Compiler design

This section deals with the design of the compiler for this language. For reasons of simplicity, the compiler will not feature any code optimisation at this time. A grammar for the language is presented in Appendix A. A syntax-directed defintion is not presented for the moment, although this will appear in the final project.

Compiler Overview

This compiler will be a one-pass compiler. In the initial revision, the compiler will not produce any intermediate files - this is to ensure that an initial version of the compiler and interpreter can be developed and tested in the shortest possible time. The design of the compiler will take into account the possibility of imported symbols in the future.

Parse
|
Resolve symbols
|
Evaluate constants
|
Semantic analysis
|
Produce intermediate code
|
(Optional) Optimise
|
Produce code

Figure 6 - compiler execution overview

This is a working overview of the stages the compiler will take. It deviates from the classical design as presented in [1] due partially to the design of the language, in particular the unusual cases of constants and the implicit forward definition of all functions and variables, which must be resolved after parsing. Lexical and syntactic analysis is covered in the 'parse' phase.

Parser output

This section is primarily a place-holder and contains notes about the data structures output by the parser. It will eventually by replaced by a section containing a more formal definition of the parser's functions. It may not be clear at this point what a 'block' is - it is any section of source code that is enclosed by square brackets.

Levels and scope

A symbol is a name associated with a type (object), variable or function. It may be defined as a global variable (top-level), or as part of an object definition or code block. As definitions and code blocks can be defined recursively, a symbol can therefore be considered to be on a 'level', which essentially means the number of unclosed square brackets that precede the declaration of a symbol. Each symbol also has a scope associated with it - this is either global or until the closing square bracket that terminates the level that the symbol was declared on.
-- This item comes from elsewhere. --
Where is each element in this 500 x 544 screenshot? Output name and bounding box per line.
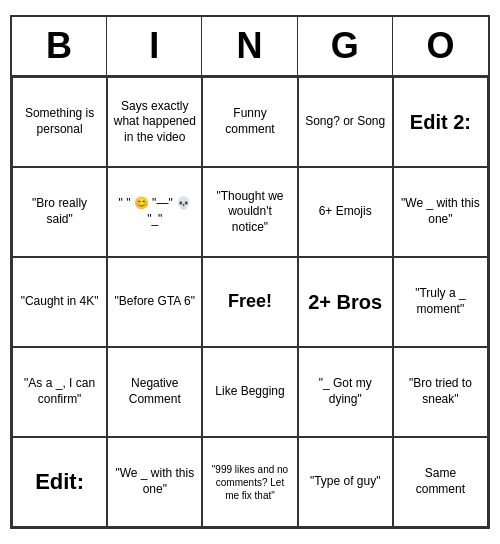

Symbol resolution and constant evaluation

In many languages it is a usual requirement that a function, type or global variable must be declared before use. This language is unusual in that it specifically allows these constructs to be used before they are declared. No checks on the existance of symbols can therefore be made before all code has been analysed (and in later versions of the compiler, also until all symbol tables have been loaded). Symbol resolution is therefore performed after the files have been parsed.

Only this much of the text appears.